YOUR INSTRUCTIONS
Below are records; output exactly the lines from the one with "PAVO Privacy Notice (737, 2426)" through their final line.

DATASET ENTRIES

* * * * *

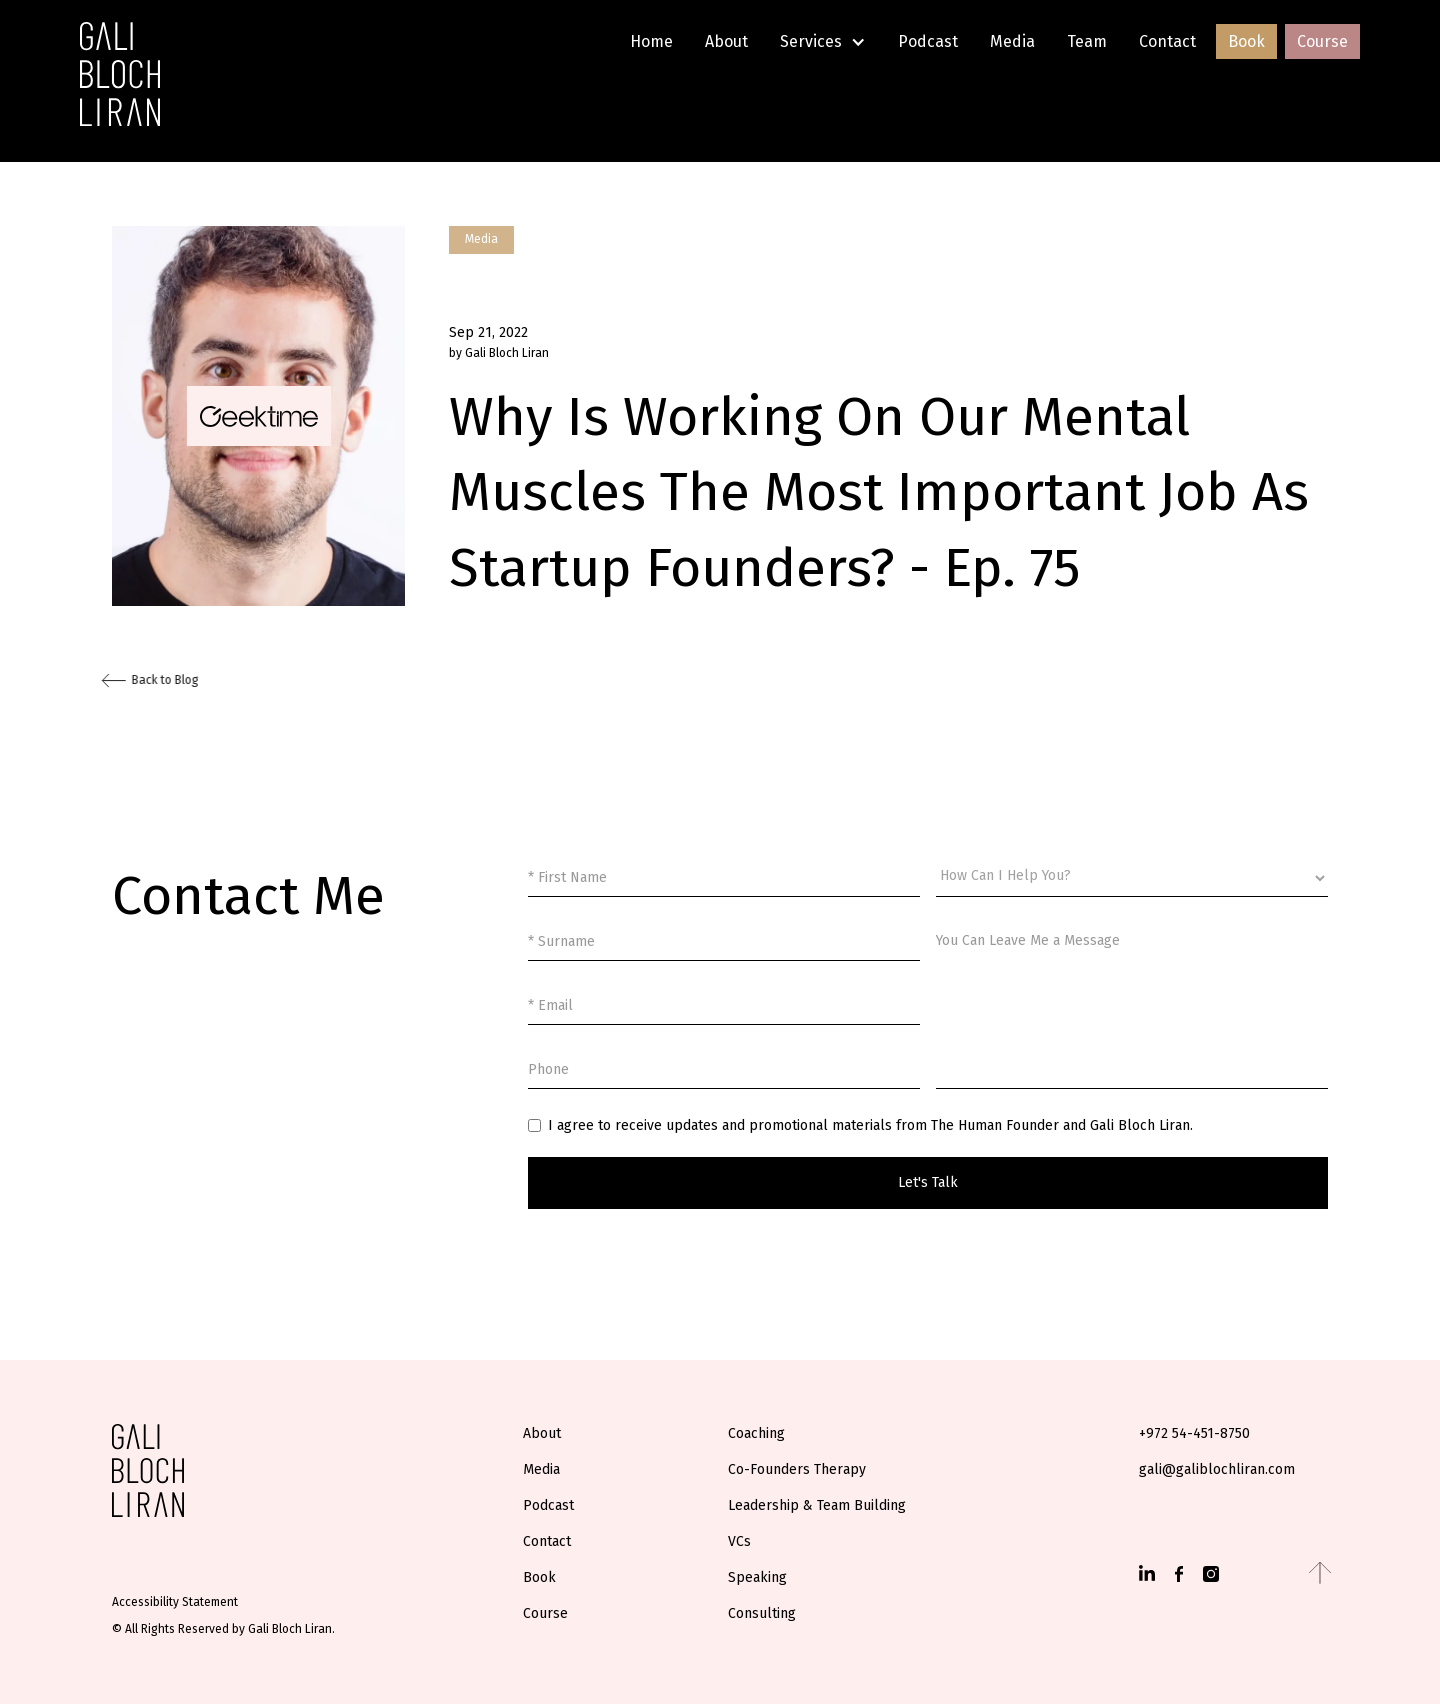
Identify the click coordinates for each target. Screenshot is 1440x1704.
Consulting (762, 1613)
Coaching (756, 1433)
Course (1322, 41)
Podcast (928, 41)
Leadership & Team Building (817, 1505)
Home (651, 41)
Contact (1167, 41)
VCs (739, 1541)
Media (1012, 41)
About (726, 41)
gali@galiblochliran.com (1217, 1469)
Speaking (757, 1577)
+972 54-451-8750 (1194, 1433)
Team (1087, 41)
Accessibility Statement (175, 1602)
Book (1246, 41)
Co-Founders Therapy (797, 1469)
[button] (823, 41)
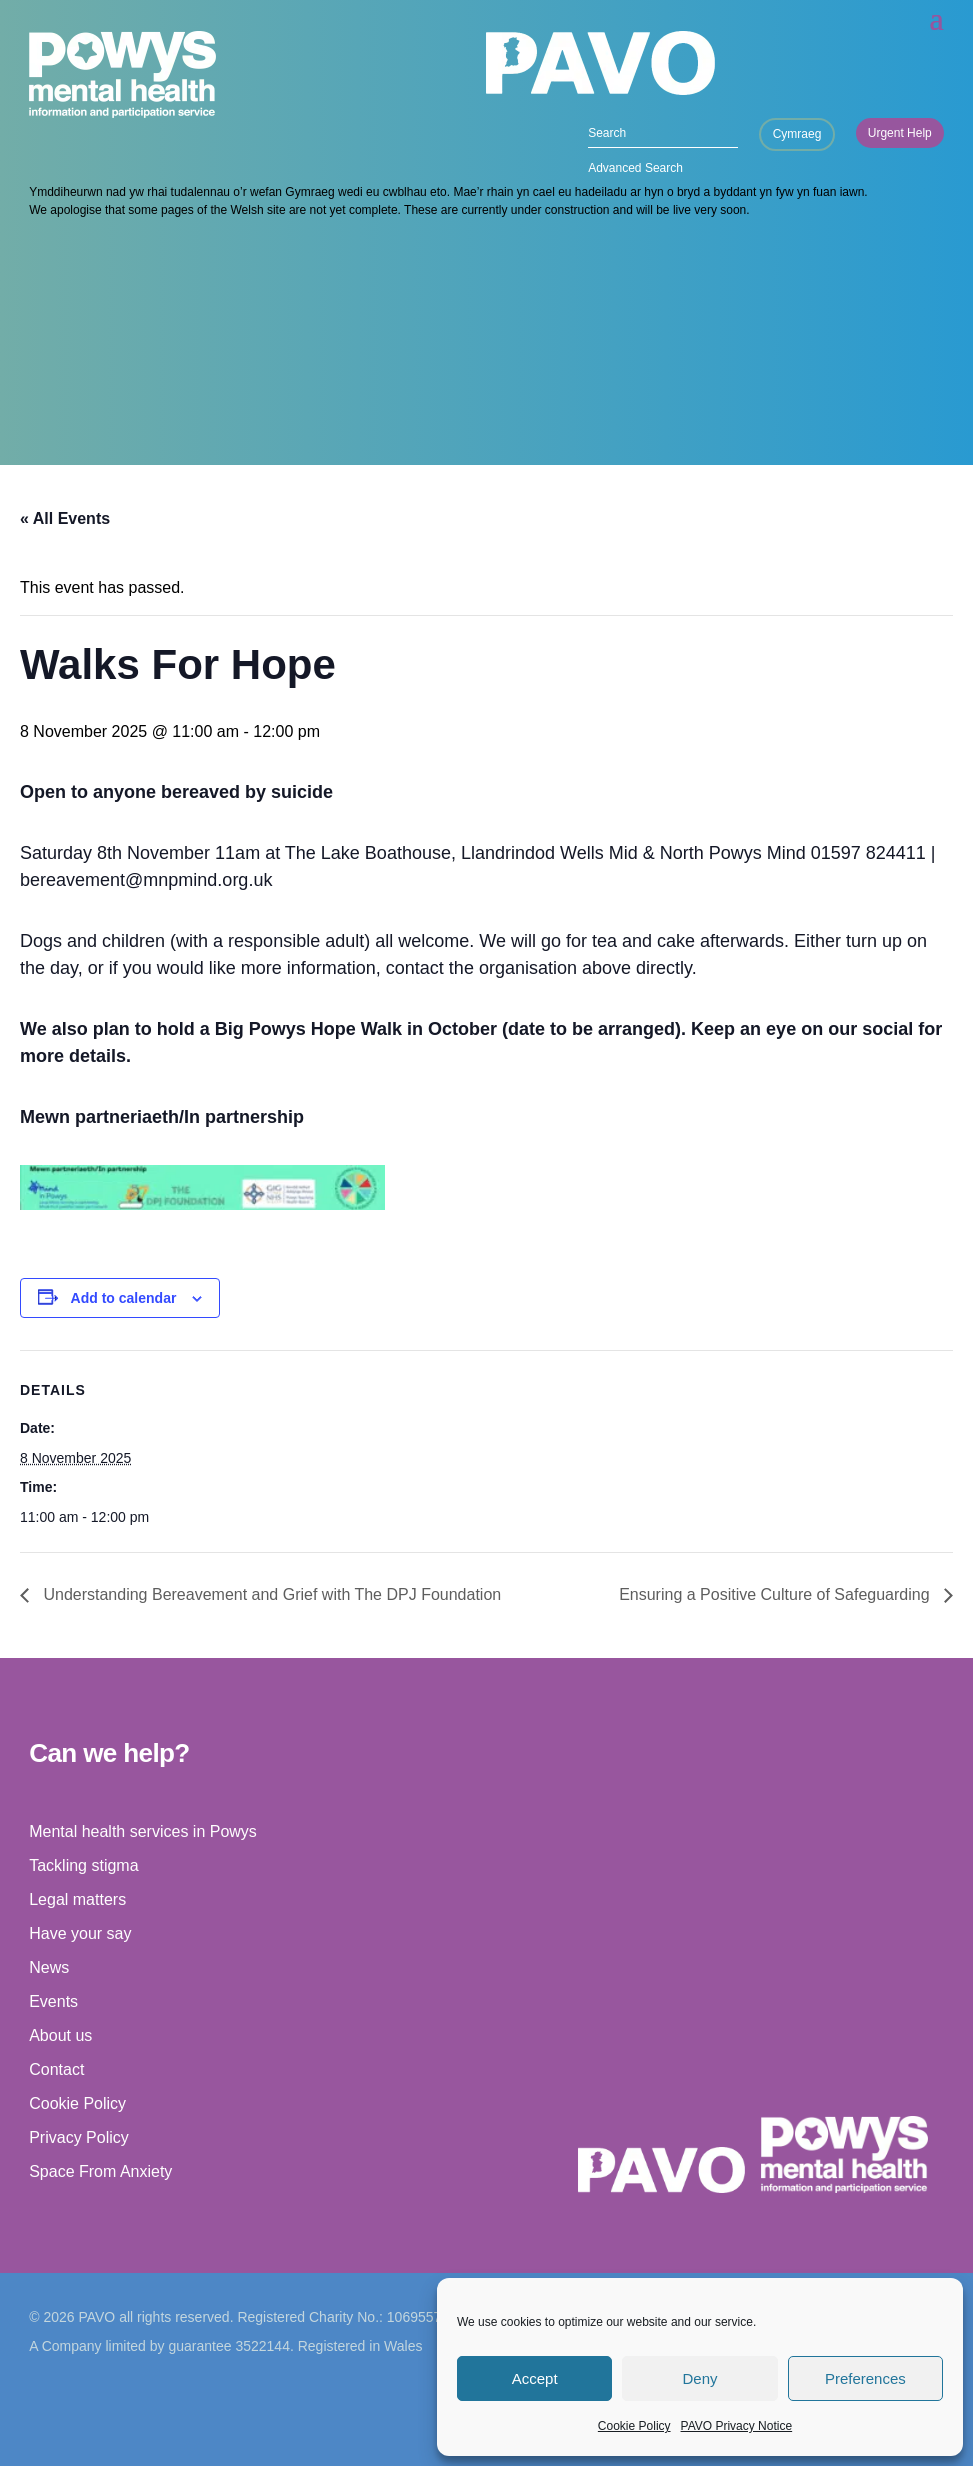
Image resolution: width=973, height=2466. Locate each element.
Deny (699, 2378)
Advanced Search (635, 168)
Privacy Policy (79, 2137)
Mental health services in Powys (143, 1831)
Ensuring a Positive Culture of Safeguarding (776, 1594)
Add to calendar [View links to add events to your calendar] (124, 1298)
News (49, 1967)
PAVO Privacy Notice (737, 2426)
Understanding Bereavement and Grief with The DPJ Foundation (270, 1594)
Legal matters (77, 1899)
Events (53, 2001)
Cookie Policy (634, 2426)
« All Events (65, 518)
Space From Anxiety (100, 2171)
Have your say (80, 1933)
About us (60, 2035)
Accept (535, 2378)
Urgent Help (900, 133)
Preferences (865, 2378)
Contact (56, 2069)
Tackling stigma (83, 1865)
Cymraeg (797, 134)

* * * * *

EXERCISE OUTPUT
PAVO Privacy Notice (737, 2426)
Understanding Bereavement and Grief with The DPJ Foundation (270, 1594)
Legal matters (77, 1899)
Events (53, 2001)
Cookie Policy (634, 2426)
« All Events (65, 518)
Space From Anxiety (100, 2171)
Have your say (80, 1933)
About us (60, 2035)
Accept (535, 2378)
Urgent Help (900, 133)
Preferences (865, 2378)
Contact (56, 2069)
Tackling stigma (83, 1865)
Cymraeg (797, 134)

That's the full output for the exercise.